To exhibit a counterexample, it is enough to know that it is consistent to have an infinite Dedekind finite set $X$ that is the countable union of finite sets (in fact, sets of size 2). Notice that $\omega$ is a surjective image of $X,$ so ${\mathcal P}(X)$ is Dedekind-infinite. Suppose that ${\mathcal P}(Y)\preceq X.$ Then certainly $Y\preceq X,$ so $Y$ is a countable union of finite sets $Y_n.$ If $Y$ is infinite then $Y_n\ne\emptyset$ for infinitely many values of $n.$ But then $\omega$ is also a surjective image of $Y$, so $\omega$ (and in fact $P(\omega)$) injects into ${\mathcal P}(Y)$ and therefore into $X,$ contradiction.

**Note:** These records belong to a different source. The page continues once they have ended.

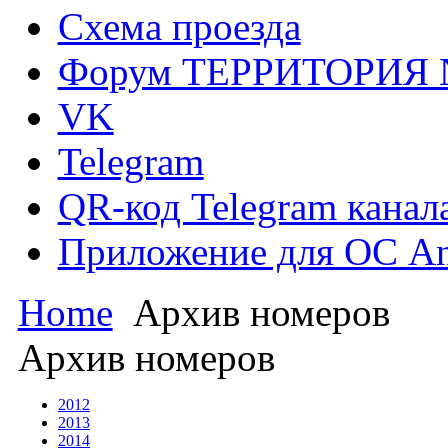
Схема проезда
Форум ТЕРРИТОРИЯ
VK
Telegram
QR-код Telegram канал
Приложение для ОС An
Home
Архив номеров
Архив номеров
2012
2013
2014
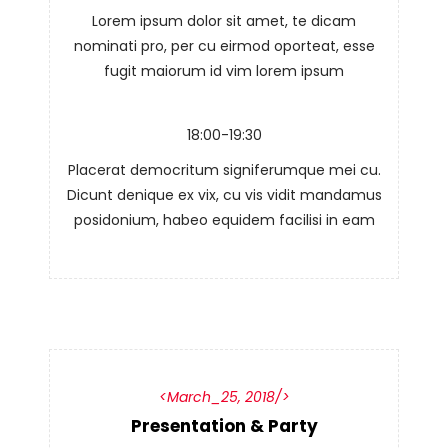
Lorem ipsum dolor sit amet, te dicam
nominati pro, per cu eirmod oporteat, esse
fugit maiorum id vim lorem ipsum
18:00-19:30
Placerat democritum signiferumque mei cu.
Dicunt denique ex vix, cu vis vidit mandamus
posidonium, habeo equidem facilisi in eam
March_25, 2018
Presentation & Party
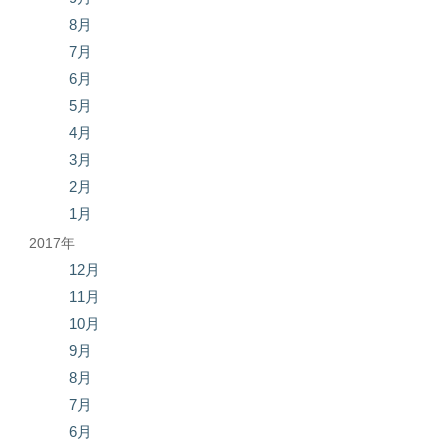
8月
7月
6月
5月
4月
3月
2月
1月
2017年
12月
11月
10月
9月
8月
7月
6月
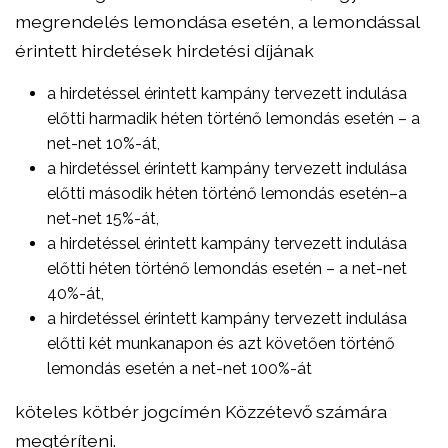
megrendelés lemondása esetén, a lemondással
érintett hirdetések hirdetési díjának
a hirdetéssel érintett kampány tervezett indulása
előtti harmadik héten történő lemondás esetén – a
net-net 10%-át,
a hirdetéssel érintett kampány tervezett indulása
előtti második héten történő lemondás esetén–a
net-net 15%-át,
a hirdetéssel érintett kampány tervezett indulása
előtti héten történő lemondás esetén – a net-net
40%-át,
a hirdetéssel érintett kampány tervezett indulása
előtti két munkanapon és azt követően történő
lemondás esetén a net-net 100%-át
köteles kötbér jogcímén Közzétevő számára
megtéríteni.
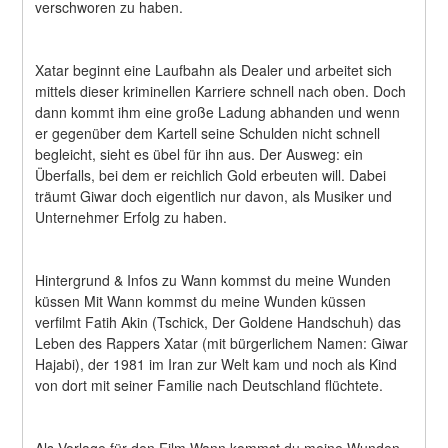
verschworen zu haben.
Xatar beginnt eine Laufbahn als Dealer und arbeitet sich 
mittels dieser kriminellen Karriere schnell nach oben. Doch 
dann kommt ihm eine große Ladung abhanden und wenn 
er gegenüber dem Kartell seine Schulden nicht schnell 
begleicht, sieht es übel für ihn aus. Der Ausweg: ein 
Überfalls, bei dem er reichlich Gold erbeuten will. Dabei 
träumt Giwar doch eigentlich nur davon, als Musiker und 
Unternehmer Erfolg zu haben.
Hintergrund & Infos zu Wann kommst du meine Wunden 
küssen Mit Wann kommst du meine Wunden küssen 
verfilmt Fatih Akin (Tschick, Der Goldene Handschuh) das 
Leben des Rappers Xatar (mit bürgerlichem Namen: Giwar 
Hajabi), der 1981 im Iran zur Welt kam und noch als Kind 
von dort mit seiner Familie nach Deutschland flüchtete.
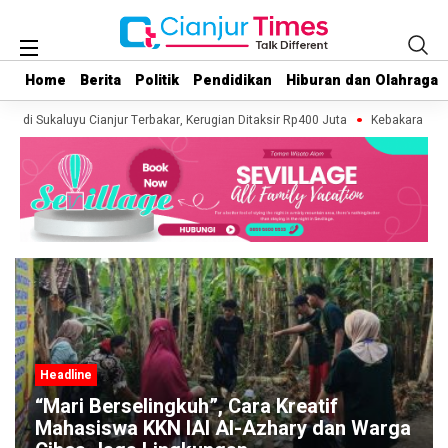
Home
Home
Berita
Berita
Politik
Politik
Pendidikan
Pendidikan
Hiburan dan Olahraga
Hiburan dan Olahraga
h di Sukaluyu Cianjur Terbakar, Kerugian Ditaksir Rp400 Juta
Kebakaran Lahan
Headline
“Mari Berselingkuh”, Cara Kreatif
Mahasiswa KKN IAI Al-Azhary dan Warga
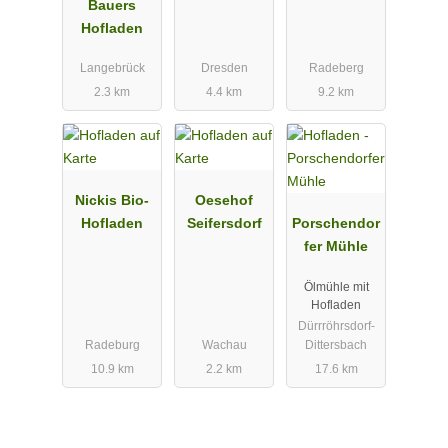
Bauers
Hofladen
Langebrück
Dresden
Radeberg
2.3 km
4.4 km
9.2 km
Nickis Bio-
Oesehof
Hofladen
Seifersdorf
Porschendor
fer Mühle
Ölmühle mit
Hofladen
Dürrröhrsdorf-
Radeburg
Wachau
Dittersbach
10.9 km
2.2 km
17.6 km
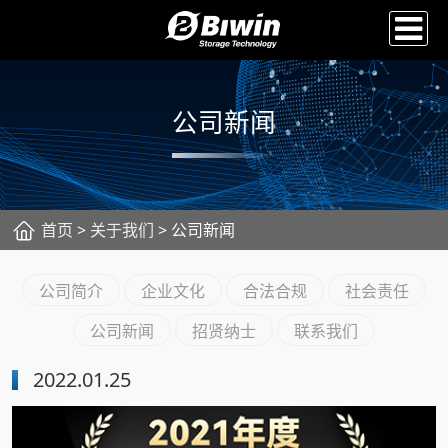
公司新闻
首页
>
关于我们
> 公司新闻
公司简介
企业文化
合法合规
社会责任
公司新闻
招贤纳士
联系我们
2022.01.25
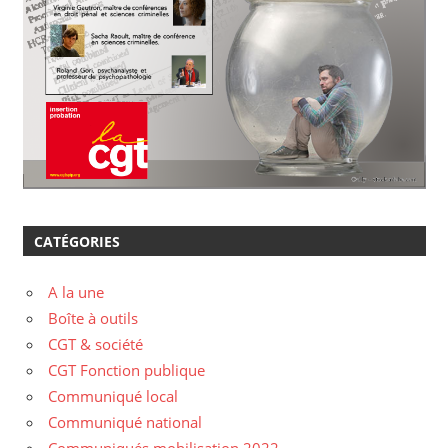
CATÉGORIES
A la une
Boîte à outils
CGT & société
CGT Fonction publique
Communiqué local
Communiqué national
Communiqués mobilisation 2022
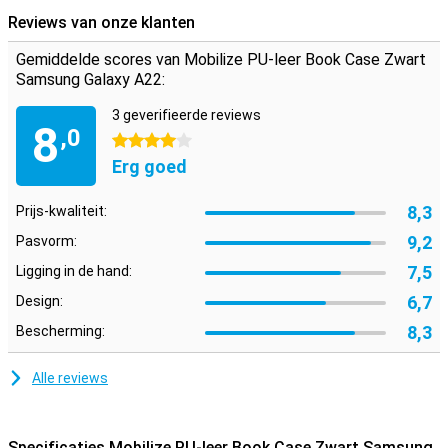
boodschap moet doen en niet te veel wilt meenemen.
Reviews van onze klanten
Gemiddelde scores van Mobilize PU-leer Book Case Zwart
Samsung Galaxy A22:
3 geverifieerde reviews
8
,0
4 sterren
Erg goed
8,3
Prijs-kwaliteit:
9,2
Pasvorm:
7,5
Ligging in de hand:
6,7
Design:
8,3
Bescherming:
Alle reviews
Specificaties Mobilize PU-leer Book Case Zwart Samsung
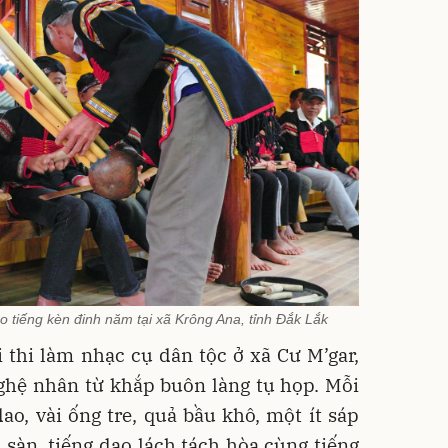
o tiếng kèn đinh năm tại xã Krông Ana, tỉnh Đắk Lắk
 thi làm nhạc cụ dân tộc ở xã Cư M’gar,
ghệ nhân từ khắp buôn làng tụ họp. Mỗi
o, vài ống tre, quả bầu khô, một ít sáp
sàn, tiếng dao lách tách hòa cùng tiếng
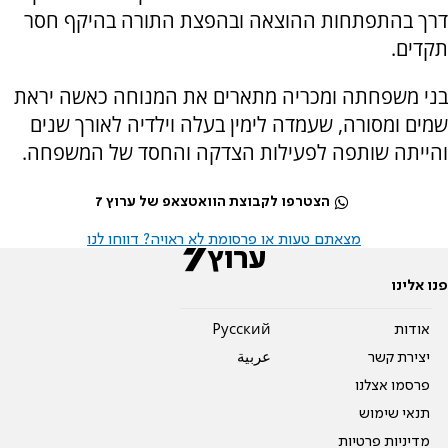
דרך בהתפתחות ההוצאה ובהפצת התורה בהיקף חסר
תקדים.
בני משפחתה ומכריה מתארים את המנוחה כאשה יראת
שמים ומסורה, שעמדה לימין בעלה וילדיה לאורך שנים
והייתה שותפה לפעילות הצדקה והחסד של המשפחה.
הצטרפו לקבוצת הוואטצאפ של ערוץ 7
מצאתם טעות או פרסומת לא ראויה? דווחו לנו
פנו אלינו
אודות
Pусский
יצירת קשר
عربية
פרסמו אצלנו
תנאי שימוש
מדיניות פרטיות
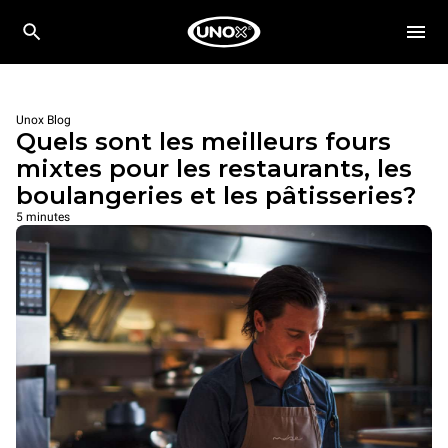
Unox Blog
Quels sont les meilleurs fours
mixtes pour les restaurants, les
boulangeries et les pâtisseries?
5 minutes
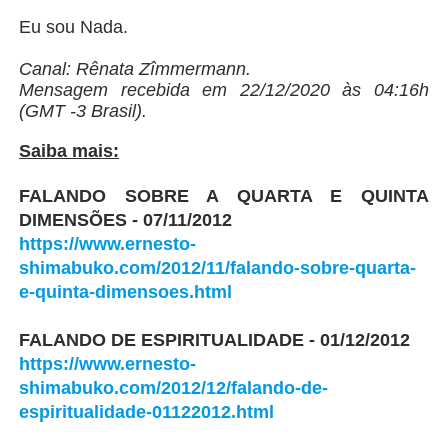
Eu sou Nada.
Canal: Rênata Zîmmermann.
Mensagem recebida em 22/12/2020 às 04:16h
(GMT -3 Brasil).
Saiba mais:
FALANDO SOBRE A QUARTA E QUINTA
DIMENSÕES - 07/11/2012
https://www.ernesto-
shimabuko.com/2012/11/falando-sobre-quarta-
e-quinta-dimensoes.html
FALANDO DE ESPIRITUALIDADE - 01/12/2012
https://www.ernesto-
shimabuko.com/2012/12/falando-de-
espiritualidade-01122012.html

At the end of last lecture we showed Theorem 10, a general result that allows us to compute products $\kappa^\lambda$ for infinite cardinals $\kappa,\lambda,$ namely:

Let $\kappa$ and $\lambda$ be infinite cardinals. Let $\tau=\sup_{\rho<\kappa}|\rho|^\lambda.$ Then

$\displaystyle \kappa^\lambda=\left\{\begin{array}{cl} 2^\lambda & \mbox{if }\kappa\le 2^\lambda,\\ \kappa\cdot\tau & \mbox{if }\lambda<{\rm cf}(\kappa),\\ \tau & \begin{array}{l}\mbox{if }{\rm cf}(\kappa)\le\lambda,2^\lambda<\kappa,\mbox{ and }\\ \rho\mapsto|\rho|^\lambda\mbox{ is eventually constant below }\kappa,\end{array}\\ \kappa^{{\rm cf}(\kappa)} & \mbox{otherwise.}\end{array}\right.$